Data from the National Family Health Survey 2015-16, published in the domestic media on Monday, showed that 58.4 per cent or around 72 million children were anemic.

Anemic children have lower than average levels of hemoglobin in their blood, which leaves them exhausted, vulnerable to infections and likely affects their brain development.

According to DPA, the survey showed that 38 per cent of children – or nearly 50 million individuals – in the same age group were stunted, 21 per cent wasted and 36 per cent were found to be underweight.

Wasting is described as low weight compared to height, stunting a slow height compared to age, and underweight as low weight for age.

Child health experts said that although India has improved on internationally accepted parameters of child health since the last NFHS survey in 2005-2006, it still had severe levels of undernourishment among its children, mainly due to poverty.

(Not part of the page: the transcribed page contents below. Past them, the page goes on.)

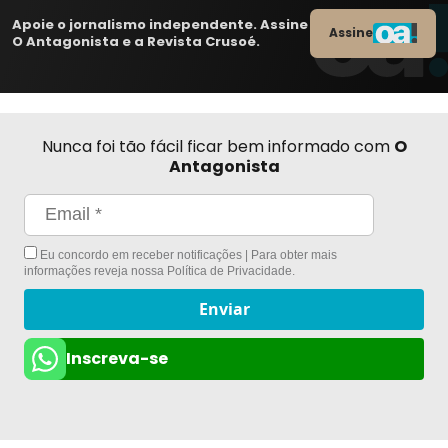
Apoie o jornalismo independente. Assine
Assine
O Antagonista e a Revista Crusoé.
Nunca foi tão fácil ficar bem informado com
O
Antagonista
Eu concordo em receber notificações | Para obter mais
informações reveja nossa
Política de Privacidade
.
Enviar
Inscreva-se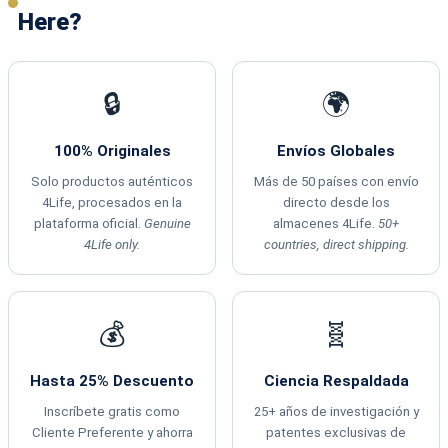
Here?
🔒
🌍
100% Originales
Envíos Globales
Solo productos auténticos
Más de 50 países con envío
4Life, procesados en la
directo desde los
plataforma oficial.
Genuine
almacenes 4Life.
50+
4Life only.
countries, direct shipping.
💰
🧬
Hasta 25% Descuento
Ciencia Respaldada
Inscríbete gratis como
25+ años de investigación y
Cliente Preferente y ahorra
patentes exclusivas de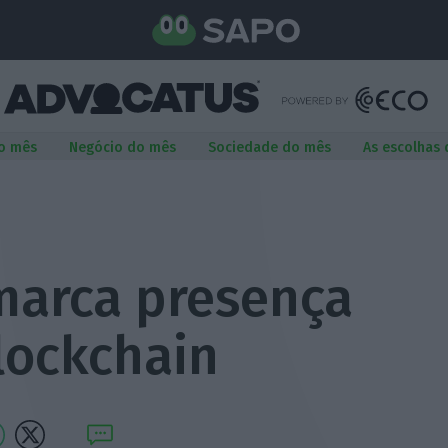
o mês
Negócio do mês
Sociedade do mês
As escolhas
marca presença
lockchain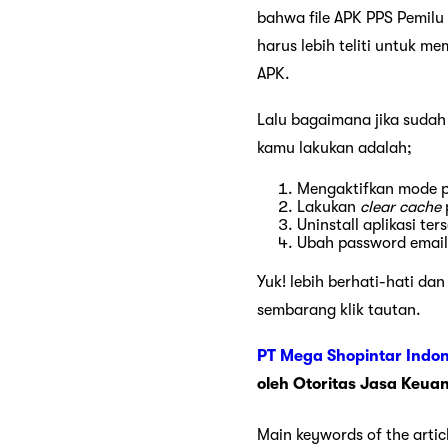
bahwa file APK PPS Pemil
harus lebih teliti untuk 
APK.
Lalu bagaimana jika sudah
kamu lakukan adalah;
Mengaktifkan mode p
Lakukan
clear cache
Uninstall aplikasi ter
Ubah password email,
Yuk! lebih berhati-hati da
sembarang klik tautan.
PT Mega Shopintar Indon
oleh Otoritas Jasa Keua
Main keywords of the artic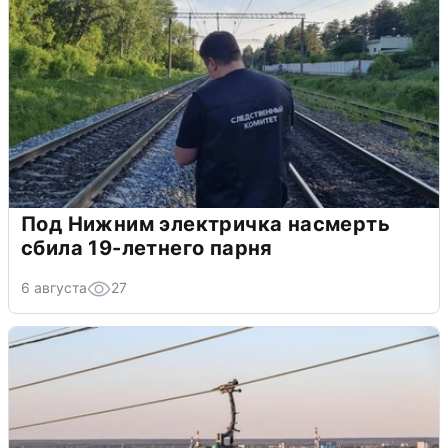
Под Нижним электричка насмерть
сбила 19-летнего парня
6 августа
27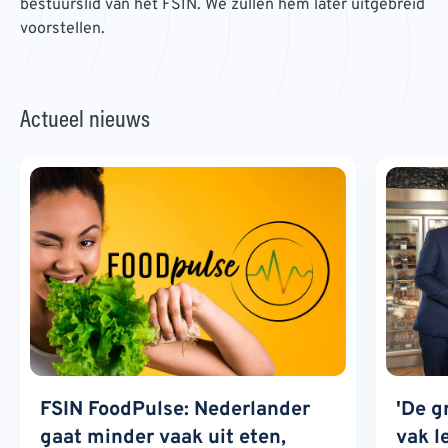
bestuurslid van het FSIN. We zullen hem later uitgebreid
voorstellen.
Actueel nieuws
FSIN FoodPulse: Nederlander
'De g
gaat minder vaak uit eten,
vak l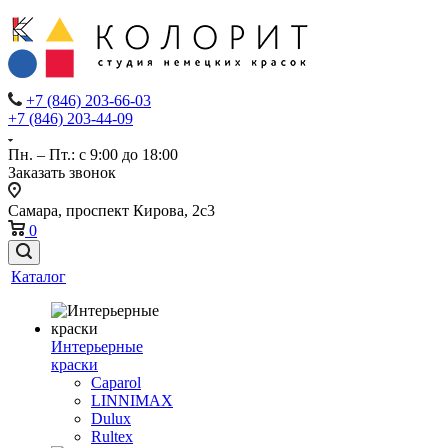
+7 (846) 203-66-03
+7 (846) 203-44-09
Пн. – Пт.: с 9:00 до 18:00
Заказать звонок
Самара, проспект Кирова, 2с3
0
Каталог
Интерьерные
краски
Caparol
LINNIMAX
Dulux
Rultex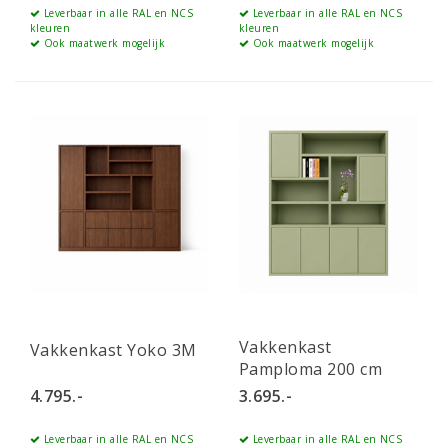
Leverbaar in alle RAL en NCS
Leverbaar in alle RAL en NCS
kleuren
kleuren
Ook maatwerk mogelijk
Ook maatwerk mogelijk
Vakkenkast
Vakkenkast Yoko 3M
Pamploma 200 cm
4.795.-
3.695.-
Leverbaar in alle RAL en NCS
Leverbaar in alle RAL en NCS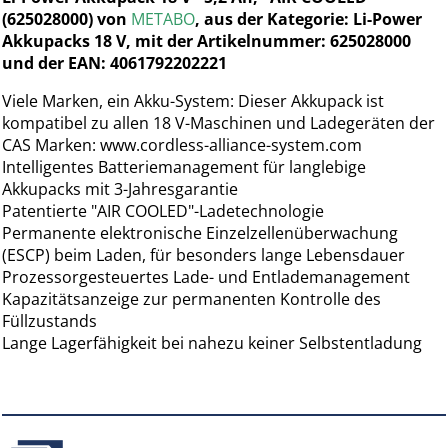
(625028000) von
METABO
, aus der Kategorie: Li-Power
Akkupacks 18 V, mit der Artikelnummer: 625028000
und der EAN: 4061792202221
Viele Marken, ein Akku-System: Dieser Akkupack ist
kompatibel zu allen 18 V-Maschinen und Ladegeräten der
CAS Marken: www.cordless-alliance-system.com
Intelligentes Batteriemanagement für langlebige
Akkupacks mit 3-Jahresgarantie
Patentierte "AIR COOLED"-Ladetechnologie
Permanente elektronische Einzelzellenüberwachung
(ESCP) beim Laden, für besonders lange Lebensdauer
Prozessorgesteuertes Lade- und Entlademanagement
Kapazitätsanzeige zur permanenten Kontrolle des
Füllzustands
Lange Lagerfähigkeit bei nahezu keiner Selbstentladung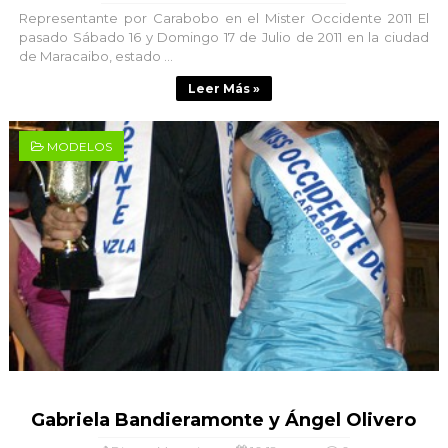
Representante por Carabobo en el Mister Occidente 2011 El
pasado Sábado 16 y Domingo 17 de Julio de 2011 en la ciudad
de Maracaibo, estado ...
Leer Más »
MODELOS
Gabriela Bandieramonte y Ángel Olivero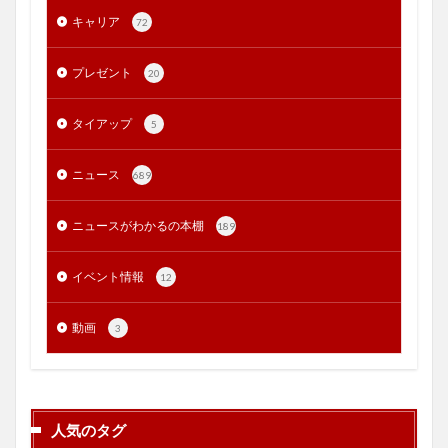
キャリア
72
プレゼント
20
タイアップ
5
ニュース
689
ニュースがわかるの本棚
189
イベント情報
12
動画
3
人気のタグ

“There is an improvement in some areas, such as incidence of anemia, that dropped from 69.4 per cent in 2005-6, but on parameters like complementary feeding [giving an infant foods in addition to milk] after the baby has completed six months, there has not been much progress,” UNICEF nutrition specialist Gayatri Singh said.

Food quality, poor sanitation and hygiene have also been identified as key reasons behind child undernutrition in India.

The nutritional situation in India is among the worst in the world. India has serious levels of widespread hunger and a low ranking of 97 among 118 developing countries, according to the Global Hunger Index 2016.